2000s Archive

Sympathy for the Devils

continued (page 3 of 5)

Given its enormity, the Central de Abasto resembles not so much a traditional market as a vast subterranean city. Little of it is actually underground, but the lighting, the dark concrete and the iron girders, and the passageways and ramps linking the seemingly endless, interconnected pavilions have the feel of subway stations and tunnels, or, beneath the high aluminum roofs and hanging fluorescent bulbs, of enormous ships’ holds. Obviously, no shopper would find it practical to walk among the sprawling pavilions. Which is where the diableros come in.

“This place wasn’t built with diableros in mind,” says Andrés Quintero, one of the market’s great merchants. “The idea was that you would park your truck at this or that bodega, go in, buy what you need, and go on to the next bodega, always in your vehicle.” If that were the case, the diablero would only have to go out each side entrance and load, say, tomatoes into the waiting car. The customer would pay him, and then he would go inside until another customer needed tomatoes brought out.

“But the customers,” says Quintero, “discovered it was much faster to leave their vehicles parked in one place and have the diableros bring everything to them.” And, of course, it was also safer, for that way they didn’t have to expose their produce-loaded truck or car to the threat of robbery at each stop.

So the diableros often go on long journeys, hauling the stacked loads of a buyer’s accumulated purchases down the long chain of bodegas. And time being money, they have every incentive to go as fast as they can, so even if that was all the obstacle they faced, there would still be the danger of collisions with other diableros and customers, especially at the intersections.

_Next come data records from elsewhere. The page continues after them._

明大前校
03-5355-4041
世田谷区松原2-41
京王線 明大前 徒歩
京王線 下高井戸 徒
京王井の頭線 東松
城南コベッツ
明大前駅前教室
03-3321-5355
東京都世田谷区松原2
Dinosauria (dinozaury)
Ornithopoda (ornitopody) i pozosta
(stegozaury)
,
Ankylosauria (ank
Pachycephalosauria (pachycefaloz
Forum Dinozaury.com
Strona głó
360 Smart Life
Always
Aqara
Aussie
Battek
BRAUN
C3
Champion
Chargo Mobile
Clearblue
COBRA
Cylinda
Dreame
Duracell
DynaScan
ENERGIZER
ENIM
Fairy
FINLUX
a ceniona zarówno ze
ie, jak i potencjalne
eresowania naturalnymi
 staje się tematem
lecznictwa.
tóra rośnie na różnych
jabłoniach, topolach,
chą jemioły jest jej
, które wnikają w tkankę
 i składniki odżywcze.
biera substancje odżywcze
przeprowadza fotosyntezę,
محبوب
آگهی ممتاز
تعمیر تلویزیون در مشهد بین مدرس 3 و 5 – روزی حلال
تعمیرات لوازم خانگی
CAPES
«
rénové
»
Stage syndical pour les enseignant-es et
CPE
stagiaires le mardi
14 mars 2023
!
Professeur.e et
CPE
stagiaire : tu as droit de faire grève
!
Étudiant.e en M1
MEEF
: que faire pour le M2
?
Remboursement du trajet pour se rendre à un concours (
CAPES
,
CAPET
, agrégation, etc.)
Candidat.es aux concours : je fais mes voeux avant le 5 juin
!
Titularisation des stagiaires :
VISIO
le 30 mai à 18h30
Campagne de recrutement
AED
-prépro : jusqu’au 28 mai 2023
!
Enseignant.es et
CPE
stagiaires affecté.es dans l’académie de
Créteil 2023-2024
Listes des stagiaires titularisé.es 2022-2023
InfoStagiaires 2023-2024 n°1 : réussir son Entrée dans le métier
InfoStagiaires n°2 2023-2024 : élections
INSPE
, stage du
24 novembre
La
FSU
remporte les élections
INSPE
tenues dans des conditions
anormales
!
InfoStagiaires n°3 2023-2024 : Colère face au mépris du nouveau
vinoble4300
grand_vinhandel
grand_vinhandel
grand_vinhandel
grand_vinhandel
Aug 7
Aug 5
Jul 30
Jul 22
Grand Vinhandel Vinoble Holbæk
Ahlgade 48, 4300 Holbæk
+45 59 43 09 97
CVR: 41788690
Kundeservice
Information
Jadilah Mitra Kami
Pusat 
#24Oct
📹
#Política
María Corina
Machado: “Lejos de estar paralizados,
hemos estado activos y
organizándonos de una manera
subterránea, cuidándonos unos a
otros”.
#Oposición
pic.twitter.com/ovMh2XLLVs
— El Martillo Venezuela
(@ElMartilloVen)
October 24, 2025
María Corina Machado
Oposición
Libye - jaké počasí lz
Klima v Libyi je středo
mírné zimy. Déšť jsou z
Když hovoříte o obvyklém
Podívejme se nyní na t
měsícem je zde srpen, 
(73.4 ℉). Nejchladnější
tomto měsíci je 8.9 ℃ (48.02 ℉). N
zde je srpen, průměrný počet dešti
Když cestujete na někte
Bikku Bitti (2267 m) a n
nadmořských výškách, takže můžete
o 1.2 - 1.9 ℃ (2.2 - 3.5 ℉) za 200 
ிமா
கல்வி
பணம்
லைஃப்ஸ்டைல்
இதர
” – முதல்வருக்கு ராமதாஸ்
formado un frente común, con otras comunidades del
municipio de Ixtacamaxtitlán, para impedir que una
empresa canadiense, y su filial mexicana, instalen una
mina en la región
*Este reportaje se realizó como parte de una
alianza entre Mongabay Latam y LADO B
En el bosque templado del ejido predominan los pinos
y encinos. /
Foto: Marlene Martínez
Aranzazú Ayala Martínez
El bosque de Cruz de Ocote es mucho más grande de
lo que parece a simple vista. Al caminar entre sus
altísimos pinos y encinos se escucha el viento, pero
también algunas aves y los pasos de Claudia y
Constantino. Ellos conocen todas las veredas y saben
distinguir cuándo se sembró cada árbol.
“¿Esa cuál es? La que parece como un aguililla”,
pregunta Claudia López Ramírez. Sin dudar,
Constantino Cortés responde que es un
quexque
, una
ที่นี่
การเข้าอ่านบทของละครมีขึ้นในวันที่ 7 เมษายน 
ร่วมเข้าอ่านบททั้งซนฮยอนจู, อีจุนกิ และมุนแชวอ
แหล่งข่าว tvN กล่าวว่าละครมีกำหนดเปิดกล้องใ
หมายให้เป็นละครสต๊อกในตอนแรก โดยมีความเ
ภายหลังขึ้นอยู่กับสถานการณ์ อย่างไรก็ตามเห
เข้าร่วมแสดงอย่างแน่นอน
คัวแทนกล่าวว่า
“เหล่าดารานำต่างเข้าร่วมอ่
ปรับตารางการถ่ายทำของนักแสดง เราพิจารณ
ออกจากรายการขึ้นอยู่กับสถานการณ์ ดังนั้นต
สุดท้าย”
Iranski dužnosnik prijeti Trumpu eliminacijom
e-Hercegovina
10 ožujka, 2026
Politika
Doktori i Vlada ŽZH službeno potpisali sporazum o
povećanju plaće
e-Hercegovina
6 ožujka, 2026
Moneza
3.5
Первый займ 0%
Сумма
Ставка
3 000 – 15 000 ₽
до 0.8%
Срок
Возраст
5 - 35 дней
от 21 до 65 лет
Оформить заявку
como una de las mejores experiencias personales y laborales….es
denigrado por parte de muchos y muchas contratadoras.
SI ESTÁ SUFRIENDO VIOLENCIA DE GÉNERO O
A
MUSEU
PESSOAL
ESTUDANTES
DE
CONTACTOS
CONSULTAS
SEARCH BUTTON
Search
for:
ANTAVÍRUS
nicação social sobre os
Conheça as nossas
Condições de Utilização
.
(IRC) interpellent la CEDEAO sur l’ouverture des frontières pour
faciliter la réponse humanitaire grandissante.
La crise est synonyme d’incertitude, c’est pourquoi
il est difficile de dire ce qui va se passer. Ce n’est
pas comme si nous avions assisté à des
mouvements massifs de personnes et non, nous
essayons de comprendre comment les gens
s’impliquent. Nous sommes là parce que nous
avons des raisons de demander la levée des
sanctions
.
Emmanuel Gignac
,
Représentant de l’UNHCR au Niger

But the passageways all have puentes, or “bridges”—enormous humps in the pavement. Between every two bodegas there is one of these steep humps, beneath which run the roads that carry the trailer-trucks to the loading docks of the bodegas. This is the spectacular design flaw to which the diableros have had to adapt. Often loaded down with as much as half a ton of produce, they have to haul their diablos up one side of these bridges and somehow restrain the gathering speed and weight at their backs as the hand trucks roll down the other side. Pushing the hand trucks in front of them, or pulling them behind them like rickshaws, handles locked under their arms, the diableros take long runs to build up speed and momentum for the charge up one side of a puente. On the way back down, they stamp and skid their sneaker heels into the pavement, trying to slow down and control the lurching loads pressing down on them from behind. And then they have to do it all over again to get over the next bridge, all the way down the chain. They wear through the soles of their sneakers quickly.